I think this is a hint of more to come. We’re going to see data combining lenalidomide/dexamethasone with daratumumab. We’re going to see emerging data on VRd [bortezomib, lenalidomide, dexamethasone] plus daratumumab in randomized trials as well. And I think this gives us insight into the idea that daratumumab clearly is able to add value both to bortezomib and to MPV.
I think the real question for us in the United States is that MPV is not a regimen that we routinely use. And we will even rarely use bortezomib and dexamethasone for frail patients with a new diagnosis. And so I think how you extrapolate that data to our everyday patients in the United States remains a little bit of an issue. I’m not sure that I’m incorporating daratumumab into every [patient with] newly diagnosed myeloma at this time point. But I think if you have patients who perhaps are very frail, thinking about daratumumab-based combinations might be a gentle way to try to get them a deeper response.

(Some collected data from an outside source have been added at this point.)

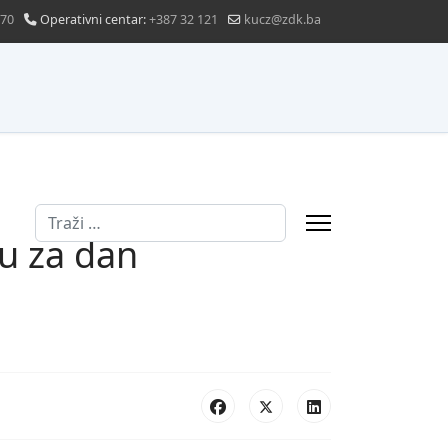
870
Operativni centar:
+387 32 121
kucz@zdk.ba
Traži
u za dan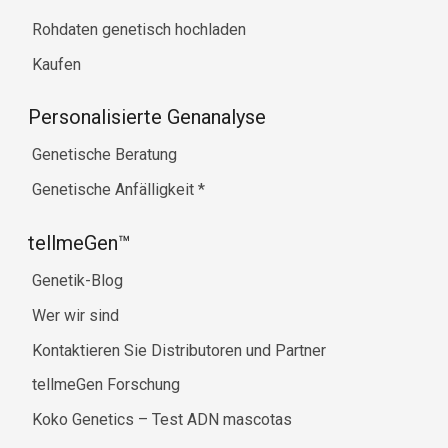
Rohdaten genetisch hochladen
Kaufen
Personalisierte Genanalyse
Genetische Beratung
Genetische Anfälligkeit
*
tellmeGen™
Genetik-Blog
Wer wir sind
Kontaktieren Sie Distributoren und Partner
tellmeGen Forschung
Koko Genetics – Test ADN mascotas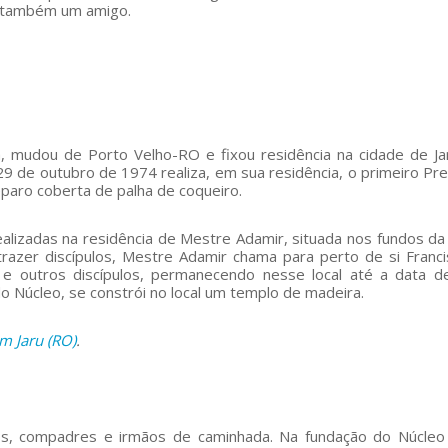
 também um amigo.
, mudou de Porto Velho-RO e fixou residência na cidade de Ja
 29 de outubro de 1974 realiza, em sua residência, o primeiro Pr
paro coberta de palha de coqueiro.
lizadas na residência de Mestre Adamir, situada nos fundos da 
razer discípulos, Mestre Adamir chama para perto de si Franc
 e outros discípulos, permanecendo nesse local até a data 
o Núcleo, se constrói no local um templo de madeira.
m Jaru (RO)
.
s, compadres e irmãos de caminhada. Na fundação do Núcleo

I think another important area to look at is the data evolving lenalidomide/dexamethasone or carfilzomib/dexamethasone as a backbone on which to add daratumumab in the context of newly diagnosed myeloma. Again, we know from the first trial that lenalidomide/dexamethasone is clearly a great and well-tolerated treatment for these patients. Can you make it even better with the addition of daratumumab given the IMiD [immunomodulatory drug] antibody interaction? The MAIA trial will give us that data—daratumumab/lenalidomide/dexamethasone versus lenalidomide/dexamethasone in a randomized phase 3 trial. I think the readout is taking a long time, which is a good sign, meaning that the PFS [progression-free survival] is quite good for the daratumumab-containing arm. I think trying to use another backbone such as carfilzomib, sort of re-creating a CASTOR-like trial with carfilzomib instead of bortezomib in a newly diagnosed myeloma setting, is also really exciting. We have to see data on some of that before we know how to use it.

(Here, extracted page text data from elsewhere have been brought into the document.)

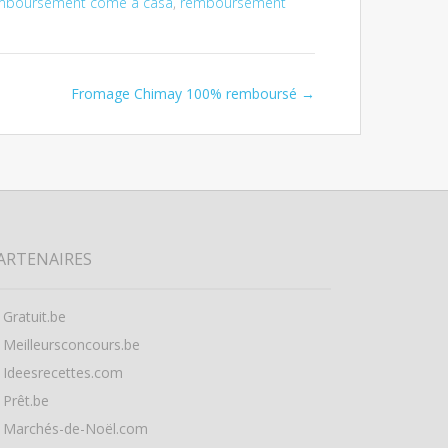
mboursement come a casa
,
remboursement
Fromage Chimay 100% remboursé
→
ARTENAIRES
Gratuit.be
Meilleursconcours.be
Ideesrecettes.com
Prêt.be
Marchés-de-Noël.com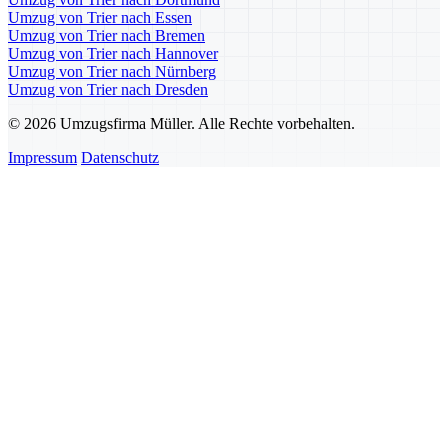
Umzug von Trier nach Essen
Umzug von Trier nach Bremen
Umzug von Trier nach Hannover
Umzug von Trier nach Nürnberg
Umzug von Trier nach Dresden
© 2026 Umzugsfirma Müller. Alle Rechte vorbehalten.
Impressum
Datenschutz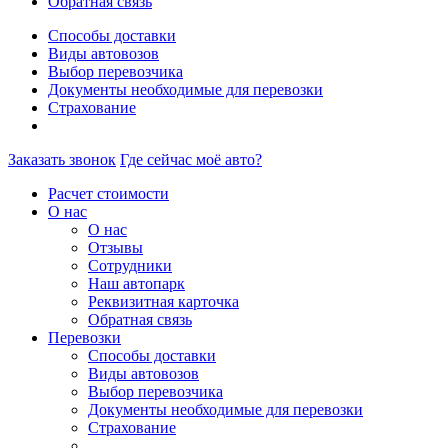
Обратная связь
Способы доставки
Виды автовозов
Выбор перевозчика
Документы необходимые для перевозки
Страхование
Заказать звонок
Где сейчас моё авто?
Расчет стоимости
О нас
О нас
Отзывы
Сотрудники
Наш автопарк
Реквизитная карточка
Обратная связь
Перевозки
Способы доставки
Виды автовозов
Выбор перевозчика
Документы необходимые для перевозки
Страхование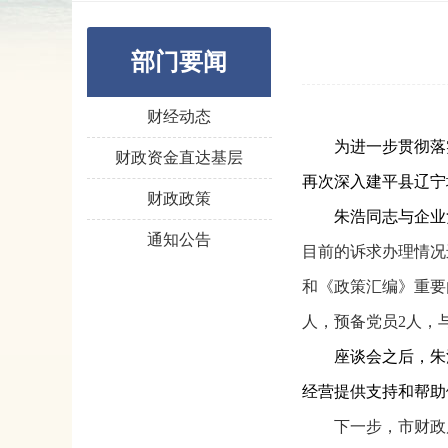
部门要闻
财经动态
为进一步贯彻落
财政资金直达基层
再次深入建平县辽宁
财政政策
朱浩同志与企业
通知公告
目前的诉求办理情况
和《政策汇编》重要
人，预备党员2人，
座谈会之后，朱
经营提供支持和帮助
下一步，市财政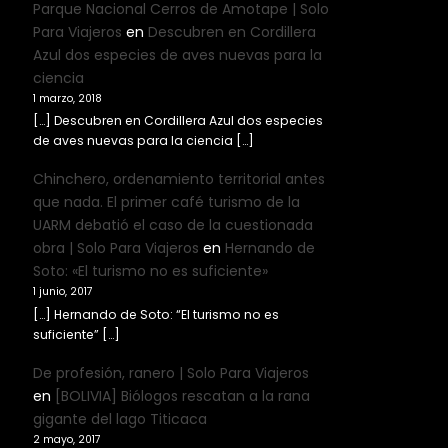
Parque Nacional Cerros de Amotape | Solo
Para Viajeros
en
Descubren en Cordillera
Azul dos especies de aves nuevas para la
ciencia
1 marzo, 2018
[…] Descubren en Cordillera Azul dos especies
de aves nuevas para la ciencia […]
Chinchero, ordenamiento territorial antes
que nada. El primer café turismo de la
UARM debatió el caso de la cuestionada
obra | Solo Para Viajeros
en
Hernando de
Soto: «El turismo no es suficiente»
1 junio, 2017
[…] Hernando de Soto: “El turismo no es
suficiente” […]
De profesión, ranero | Solo Para Viajeros
en
[BOLIVIA] Biólogos rescatan a la rana
gigante del lago Titicaca
2 mayo, 2017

One question that comes up quite frequently is, If we use an antibody as powerful and potent as daratumumab up front, what are you going to use down the road? And the way I think about that is daratumumab, as part of these induction regimens, will likely be short-duration daratumumab. And in my mind for a lot of patients, they’ll go on to transplant, and then we’ll have a discussion about whether daratumumab gets put in the maintenance setting. Those trials are being done right now looking at daratumumab in the maintenance setting.
So I think short-duration daratumumab exposure in the context of a patient with a new diagnosis doesn’t necessarily preclude the use of daratumumab at a later date. There also are emerging data from trials looking at daratumumab re-treatment, and I think having a daratumumab-free interval helps to use daratumumab again down the road, so that would be a potential option. And there are other antibodies that we can talk about using—whether they’re antibody—drug conjugates or whether it’s elotuzumab, which targets something completely different—that we could think about in the relapsed setting as well.